Seçim günü yaklaştıkça hem iktidara, hem de muhalefete yakın olanlar, TV’lerde, gazetelerde, sosyal medya hesaplarında, özellikle sokaklarda inanılmaz bir saldırganlık, kirli bir dil ve mahalle ağzı üsluplar kullanıyorlar ki, akıl alacak gibi değil…
Bu tip insanlar, peşinden koştukları liderlere de, partilere de inanılmaz zarar verdiklerinin farkında bile değiller…
Aynı Allah’ın Kulu, aynı Peygamberin Ümmeti ve İslam Dininin mensubu insanların, eleştirme adına böyle bir dili kullanmalarını hiç, ama hiç tasvip etmiyorum.
xxx
Eleştiri olmalı mı?
Olmalı…
Özeleştiri yapılmalı mı?
Yapılmalı…
İnsanlar fikrini beyan etmeli mi?
Etmeli…
Yorum yapılmalı mı?
Elbette yapılmalı…
Ama, bunlar nasıl olmalı ya da nasıl yapılmalı?
Hakaret, küfür, bel altı vurmadan olmalı ve yapılmalı.
xxx
Benim inandığım bir liderim, belirli bir ideolojim, dolayısıyla da, ideolojimle aynı çizgide olan bir partim olabilir, bunda bir sakınca var mı?
Olamaz, çünkü bu benim en demokratik ve en Anayasal hakkım…
Kişisel konumumu ya da düşüncemi ifade etmek için, kirli ve acı bir dil kullanmayı kendime yakıştıramam…
Siyasetçi değil, gazeteciyim…
Ve sokaklardayım…
Bugünlerde nereye giderseniz gidin yaklaşan seçim konuşuluyor…
Konuşulmalı da…
Hem ülkenin hem de insanların geleceği için önemli…
Ama, herkes haddini bilerek ve üslubuna da dikkat ederek konuşmalı…
Zehir akıtarak değil, tatlı bir dille meramımızı anlatabiliriz…
O kadar zor değil güzel bir dille konuşmak.
xxx
Vakit, herkesin aklını başına alma vaktidir…
Ülkemize, milletimize, inancımıza zarar verecek söylemleri bir an önce terk etmeliyiz…
Bu gidiş güzel bir gidiş değil…
İki yanlıştan bir doğru çıkmaz…
“Tencere dibin kara, benimki sende kara” bakış açısı bizlere doğruyu göstermez…

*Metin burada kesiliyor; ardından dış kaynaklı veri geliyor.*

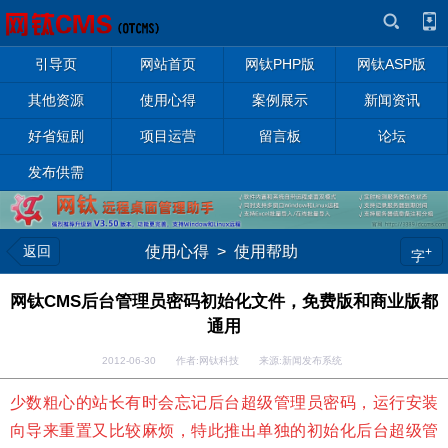
引导页
网站首页
网钛PHP版
网钛ASP版
其他资源
使用心得
案例展示
新闻资讯
好省短剧
项目运营
留言板
论坛
发布供需
返回
使用心得
>
使用帮助
+
字
网钛CMS后台管理员密码初始化文件，免费版和商业版都
通用
2012-06-30 作者:网钛科技 来源:新闻发布系统
少数粗心的站长有时会忘记后台超级管理员密码，运行安装
向导来重置又比较麻烦，特此推出单独的初始化后台超级管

Daha anlaşılabilir bir örnek vermek gerekirse, “eğri cetvelden, doğru çizgi çıkmaz” ata sözünü kulaklarımıza küpe etmeliyiz…
Bu ülkenin dostları olduğu gibi, düşmanları da var ve bu düşmanların ellerini ovuşturmalarına izin vermemeliyiz…
Tuz kokmasın…
İnşallah 15 Mayıs sabahı çok güzel bir Türkiye’ye uyanır, dostluğun, kardeşliğin, el ele vermenin hazzını yaşarız.
xxx
Bu yazıyı neden mi yazdım?
Sokaklara çıkıyor, kalabalıklara karışıyor, zaman zaman da şu partiden veya bu partiden siyasilerle selamlaşıyoruz…
Selamlaşıyoruz da ne oluyor?
İnsanların yüzüne gülüyor, arkasından olmadık laflar ediyoruz…
Hem de en ağırından…
Kimseye iftira atmıyorum, dahası kulaklarımla duyduğum, gözlerimle gördüğüm için rahat rahat yazıyorum…
Bazılarının ağzından salyalar saçılıyor, dillerinin ayarı kalmamış, ağızlardan söz yerine adeta lağım akıyor…
Kullandıkları dil, bir diğerini itham etmekle, kötülemekle kalmıyor, manevi değerlere de dil uzatıyorlar.
xxx
Bu şehirde başkanlık yapmış, milletvekilliği yapmış, bu seçimlerde de AK Parti’nin 1. Sıraya yerleştirdiği “Tahir Akyürek’i savunduk” diye sosyal medyada ve bire bir görüşmelerde yemediğimiz zılgıt kalmadı!
Olacak şey değil…
Varsa yoksa, sen ben kavgası…
“Allah akıl, fikir, izan, vicdan, basiret, feraset versin” demekten başka ne diyebilirim ki.